Free agent
- Outfielder
- Born: December 1, 1998 (age 27) Seattle, Washington, U.S.
- Bats: LeftThrows: Left

= Jesse Franklin V =

American baseball player (born 1998)

Jesse Owen Franklin V (born December 1, 1998) is an American professional baseball outfielder who is a free agent.

==Amateur career==
Franklin attended Seattle Preparatory School in Seattle, Washington. Alongside baseball, he also played basketball and American football. During his sophomore baseball season in 2015, Franklin hit .532. In 2017, his senior year, he batted .571 with four home runs and was named Washington's Gatorade Baseball Player of the Year. He was selected by the Seattle Mariners in the 37th round of the 2017 Major League Baseball draft, but did not sign and instead enrolled at the University of Michigan where he played college baseball.

In 2018, Franklin's freshman year at Michigan, he appeared in 47 games in which he hit .327 with ten home runs and 47 RBI. He was named Player of the Week once and Freshman of the Week three times throughout the season.
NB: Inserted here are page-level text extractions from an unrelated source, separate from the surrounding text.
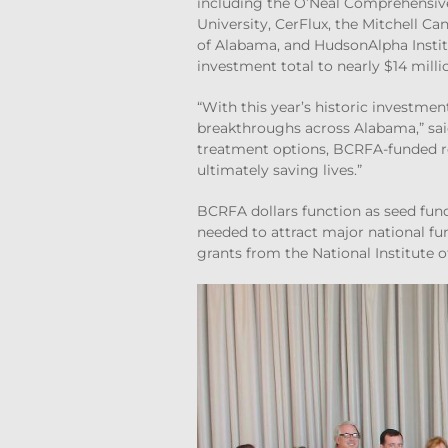
including the O’Neal Comprehensiv
University, CerFlux, the Mitchell Ca
of Alabama, and HudsonAlpha Institu
investment total to nearly $14 milli
“With this year’s historic investmen
breakthroughs across Alabama,” sa
treatment options, BCRFA-funded re
ultimately saving lives.”
BCRFA dollars function as seed fund
needed to attract major national fu
grants from the National Institute o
He played in the Cape Cod Baseball League for the Brewster Whitecaps that summer. As a sophomore in 2019, he batted .262 with 13 home runs and 55 RBI over 68 games. He returned to Brewster after the season's end. Franklin did not make an appearance during the 2020 season due to a collarbone injury and the season being cancelled due to the COVID-19 pandemic.

==Professional career==
Franklin was drafted by the Atlanta Braves in the third round, with the 97th overall selection, of the 2020 Major League Baseball draft. He signed for $497,500, but did not play in a game after signing due to the cancellation of the minor league season because of the COVID-19 pandemic.

Franklin made his professional debut in 2021 with the Rome Braves of the High-A East, slashing .244/.320/.522 with 24 home runs, 61 RBI, and 19 stolen bases over 101 games. His 24 home runs were most among Atlanta minor leaguers and were also tied for first place in the league. Franklin was selected to play in the Arizona Fall League for the Peoria Javelinas after the season. He was assigned to the Mississippi Braves of the Double-A Southern League to begin the 2022 season. In early June, he underwent Tommy John surgery which forced him to miss the remainder of the season.

Franklin returned to action in 2023 with Mississippi, hitting .232 with 15 home runs and 46 RBI over 94 games. Franklin missed the entirety of the 2024 season due to shoulder tenditis. On January 29, 2025, Franklin was released by the Braves organization.